Les Cruz, avril 1996

 

 

 

PERSONNE

 

 

Il s’appelle Personne et vient de nulle part. De l’aube qui ouvre la montagne, de la crevasse qui crève le calcaire, des scintillations de la neige ou des premiers ruisseaux du dégel.

Il n’est pas impossible que le soleil et la lune soient liés à sa naissance, mais on ne sait rien de certain et on ne peut qu’inventer des histoires. Toujours est-il qu’il est là, plus ou moins là, plus ou moins nommé, problématique, évanescent.

Je le vois encore comme un rêve, un reflet dans la vitre, le dessin d’un visage tracé par le givre dans un moment où il commence à faire trop chaud pour que le givre tienne. Je le vois comme un enfant de douze ou treize ans, mutique et distant, mais les formes par lesquelles il se manifeste sont changeantes.

Il n’a pas de forme fixe et il va au hasard (son but est d’aller sans but, au hasard).

Il marche seul sur la glace.

Il longe les falaises et escalade sans effort ni crampons les parois les plus glissantes.

Personne n’a rien à envier aux chamois, ni aux lièvres variables qu’il rattrape à la course et dont il partage la livrée blanche d’invisibilité, ni aux lynx dont il a la souplesse, les griffes et les dents acérées, la discrétion (du lynx, je n’ai jamais vu que les traces).

L’oiseau peut-être lui échappe car il n’a pas d’ailes. Il se rattrape en imitant son cri.

Quand le corbeau appelle, Personne fait écho. Quand le chamois tombe et se blesse, Personne est près de lui pour le soigner ou l’accompagner dans ses derniers moments.
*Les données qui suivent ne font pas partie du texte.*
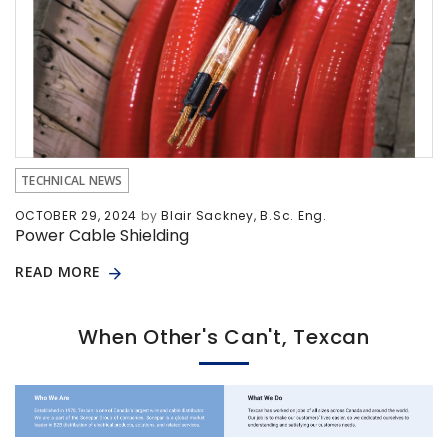
TECHNICAL NEWS
OCTOBER 29, 2024
by
Blair Sackney, B.Sc. Eng.
Power Cable Shielding
READ MORE
When Other's Can't, Texcan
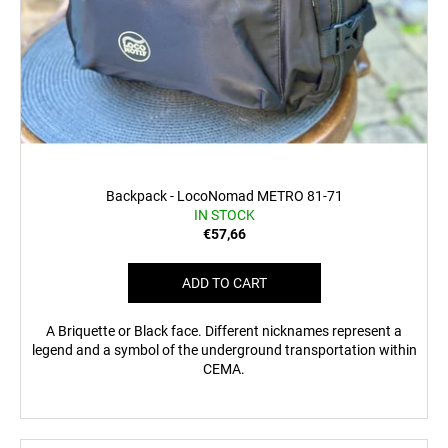
Backpack - LocoNomad METRO 81-71
IN STOCK
€57,66
ADD TO CART
A Briquette or Black face. Different nicknames represent a
legend and a symbol of the underground transportation within
CEMA.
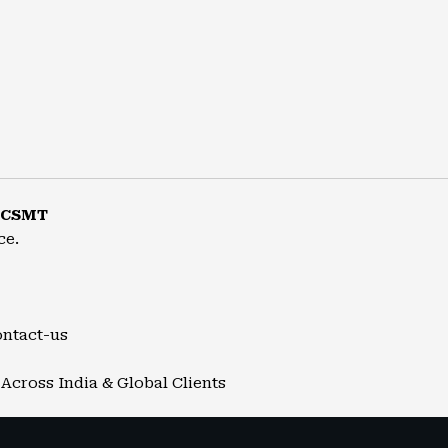
r CSMT
ce.
ontact-us
Across India & Global Clients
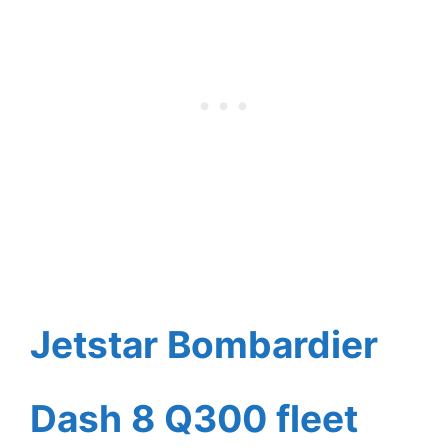
Jetstar Bombardier
Dash 8 Q300 fleet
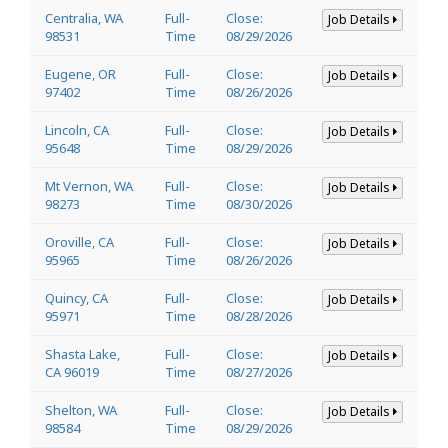
Centralia, WA
Full-
Close:
Job Details
98531
Time
08/29/2026
Eugene, OR
Full-
Close:
Job Details
97402
Time
08/26/2026
Lincoln, CA
Full-
Close:
Job Details
95648
Time
08/29/2026
Mt Vernon, WA
Full-
Close:
Job Details
98273
Time
08/30/2026
Oroville, CA
Full-
Close:
Job Details
95965
Time
08/26/2026
Quincy, CA
Full-
Close:
Job Details
95971
Time
08/28/2026
Shasta Lake,
Full-
Close:
Job Details
CA 96019
Time
08/27/2026
Shelton, WA
Full-
Close:
Job Details
98584
Time
08/29/2026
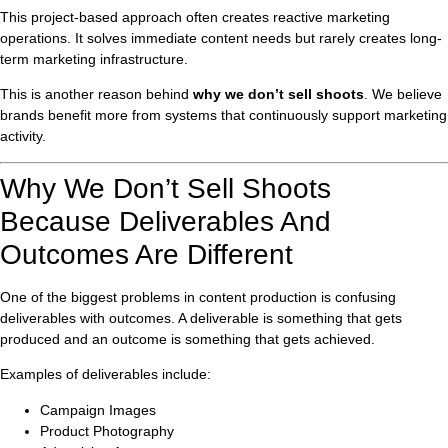
This project-based approach often creates reactive marketing
operations. It solves immediate content needs but rarely creates long-
term marketing infrastructure.
This is another reason behind
why we don’t sell shoots
. We believe
brands benefit more from systems that continuously support marketing
activity.
Why We Don’t Sell Shoots
Because Deliverables And
Outcomes Are Different
One of the biggest problems in content production is confusing
deliverables with outcomes. A deliverable is something that gets
produced and an outcome is something that gets achieved.
Examples of deliverables include:
Campaign Images
Product Photography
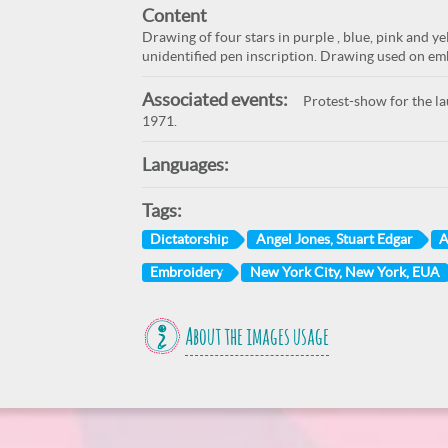
Content
Drawing of four stars in purple , blue, pink and y
unidentified pen inscription. Drawing used on embr
Associated events:
Protest-show for the lau
1971.
Languages:
Tags:
Dictatorship
Angel Jones, Stuart Edgar
A
Embroidery
New York City, New York, EUA
About the images usage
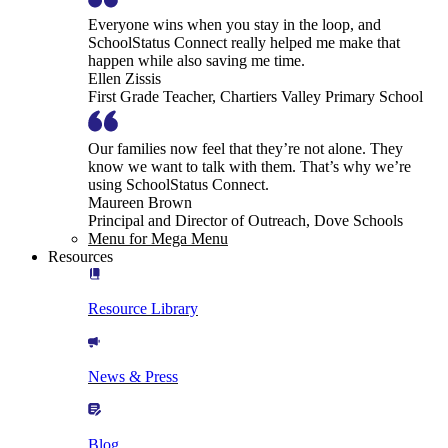
Everyone wins when you stay in the loop, and
SchoolStatus Connect really helped me make that
happen while also saving me time.
Ellen Zissis
First Grade Teacher, Chartiers Valley Primary School
Our families now feel that they’re not alone. They
know we want to talk with them. That’s why we’re
using SchoolStatus Connect.
Maureen Brown
Principal and Director of Outreach, Dove Schools
Menu for Mega Menu
Resources
Resource Library
News & Press
Blog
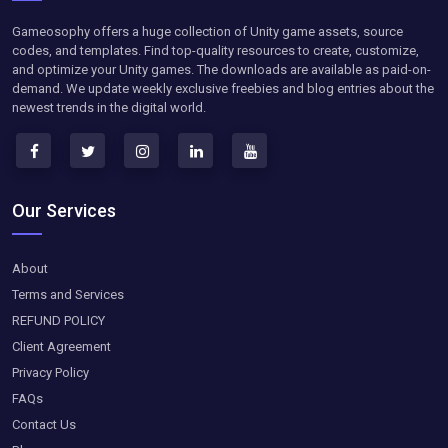
Gameosophy offers a huge collection of Unity game assets, source
codes, and templates. Find top-quality resources to create, customize,
and optimize your Unity games. The downloads are available as paid-on-
demand. We update weekly exclusive freebies and blog entries about the
newest trends in the digital world.
Our Services
About
Terms and Services
REFUND POLICY
Client Agreement
Privacy Policy
FAQs
Contact Us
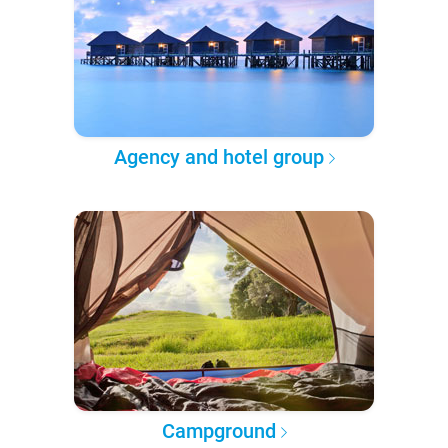
Agency and hotel group
Campground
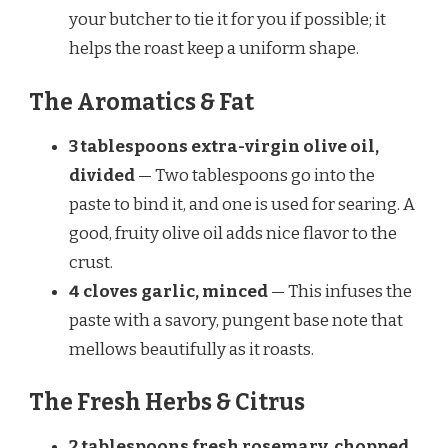
your butcher to tie it for you if possible; it
helps the roast keep a uniform shape.
The Aromatics & Fat
3 tablespoons extra-virgin olive oil,
divided
— Two tablespoons go into the
paste to bind it, and one is used for searing. A
good, fruity olive oil adds nice flavor to the
crust.
4 cloves garlic, minced
— This infuses the
paste with a savory, pungent base note that
mellows beautifully as it roasts.
The Fresh Herbs & Citrus
2 tablespoons fresh rosemary, chopped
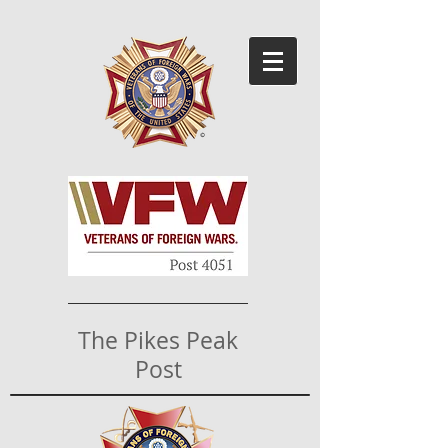
The Pikes Peak
Post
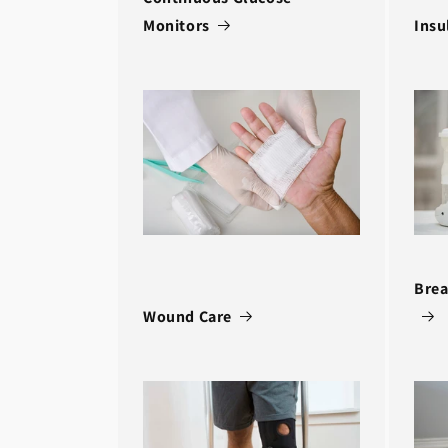
Monitors
Insu
Brea
Wound Care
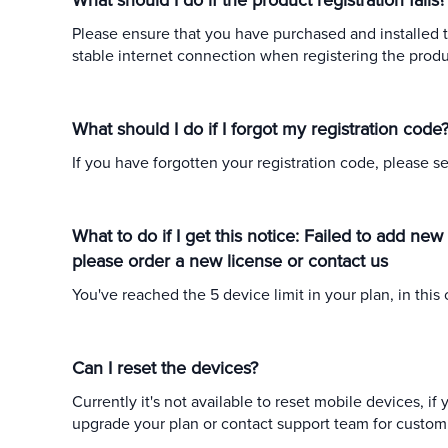
What should I do if the product registration fails?
Please ensure that you have purchased and installed t
stable internet connection when registering the produc
What should I do if I forgot my registration code
If you have forgotten your registration code, please s
What to do if I get this notice: Failed to add ne
please order a new license or contact us
You've reached the 5 device limit in your plan, in thi
Can I reset the devices?
Currently it's not available to reset mobile devices, i
upgrade your plan or contact support team for custom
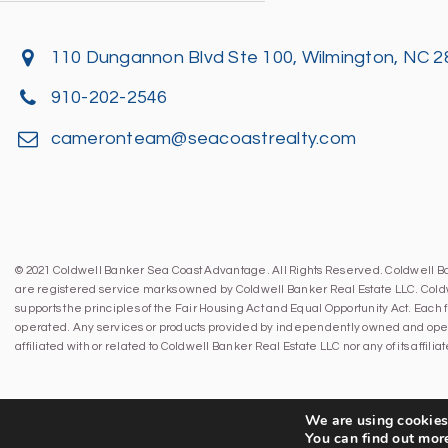
110 Dungannon Blvd Ste 100, Wilmington, NC 
910-202-2546
cameronteam@seacoastrealty.com
© 2021 Coldwell Banker Sea Coast Advantage. All Rights Reserved. Coldwell 
are registered service marks owned by Coldwell Banker Real Estate LLC. Cold
supports the principles of the Fair Housing Act and Equal Opportunity Act. Eac
operated. Any services or products provided by independently owned and oper
affiliated with or related to Coldwell Banker Real Estate LLC nor any of its affil
We are using cookies 
You can find out mor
Son territoire est vaste. Il l’habite tout entier sans jamais en épuiser les trésors, comme la lumière habite la terre sans rien lui prendre mais avec une générosité sans objet.

Personne est ombre et lumière.

Pour attraper les lièvres il connaît toutes les ruses (il n’y pas plus rusé que lui sans doute – il a d’ailleurs de qui tenir, par un de ses ancêtres et homonyme occasionnel plus civilisé et méridional que lui).

Personne connaît intimement chaque animal, chaque fleur, chaque arbre, chaque buisson, chaque rocher, bien mieux qu’il ne pourrait connaître son propre corps, auquel il ne s’identifie pas.

Personne connaît chaque détail de son territoire mais, par distraction, oublie tout à chaque fois que le soleil se couche et doit tout réapprendre lorsque l’aube revient. Personne demeure ainsi comme un enfant, qui sait peu, qui sent tout, qui apprend, retient et oublie vite.

Si un poète est un rêveur plus ou moins doucereux qui ne sait pas où il marche, personne ne l’est moins que Personne. Personne n’est moins bavard que Personne non plus : s’il lui arrive de nommer un pic, il dit : « le pic ». S’il salue la fleur, c’est dans son propre langage parfumé ou en l’appelant « fleur » (à ce jour aucune fleur n’en a jamais été froissée ; il faut vraiment être très maladroit pour abimer une fleur avec des mots…). Si la rondeur d’une colline l’émerveille il ne dira même pas : « ce beau sein rond ». Il la caressera du regard ou du bout des doigts et continuera son chemin.

Le langage que Personne préfère est celui des oiseaux.